* _Data for processing_:
# # #

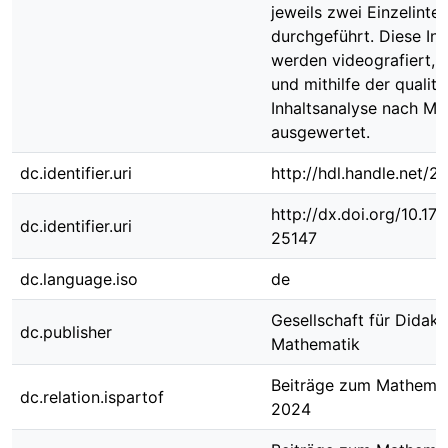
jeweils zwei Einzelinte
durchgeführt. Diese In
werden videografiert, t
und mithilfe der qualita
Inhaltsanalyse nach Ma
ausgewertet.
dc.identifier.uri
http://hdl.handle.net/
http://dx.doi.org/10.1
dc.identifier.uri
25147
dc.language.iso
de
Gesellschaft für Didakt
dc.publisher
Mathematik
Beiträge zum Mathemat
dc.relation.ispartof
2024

# # #

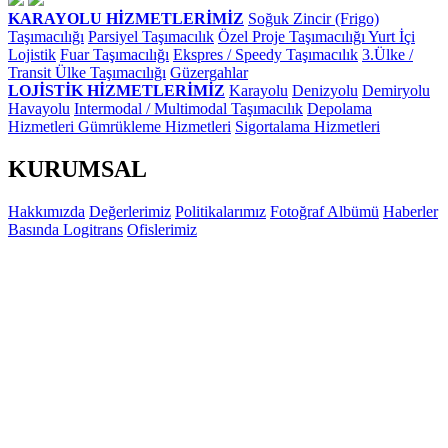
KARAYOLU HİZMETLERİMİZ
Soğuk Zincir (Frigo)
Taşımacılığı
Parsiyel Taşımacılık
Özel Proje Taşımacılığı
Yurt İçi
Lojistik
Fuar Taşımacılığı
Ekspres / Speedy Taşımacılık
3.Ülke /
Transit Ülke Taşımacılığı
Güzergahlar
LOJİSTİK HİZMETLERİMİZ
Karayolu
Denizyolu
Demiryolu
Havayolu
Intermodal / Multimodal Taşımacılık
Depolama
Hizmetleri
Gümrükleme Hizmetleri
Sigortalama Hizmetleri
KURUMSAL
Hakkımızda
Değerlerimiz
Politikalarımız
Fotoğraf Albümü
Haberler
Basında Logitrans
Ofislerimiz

# # #

* _Requirement_: Using the records above, find and show each line with the string "HİZMETLERİMİZ".

* _Exercise result_:
KARAYOLU HİZMETLERİMİZ
LOJİSTİK HİZMETLERİMİZ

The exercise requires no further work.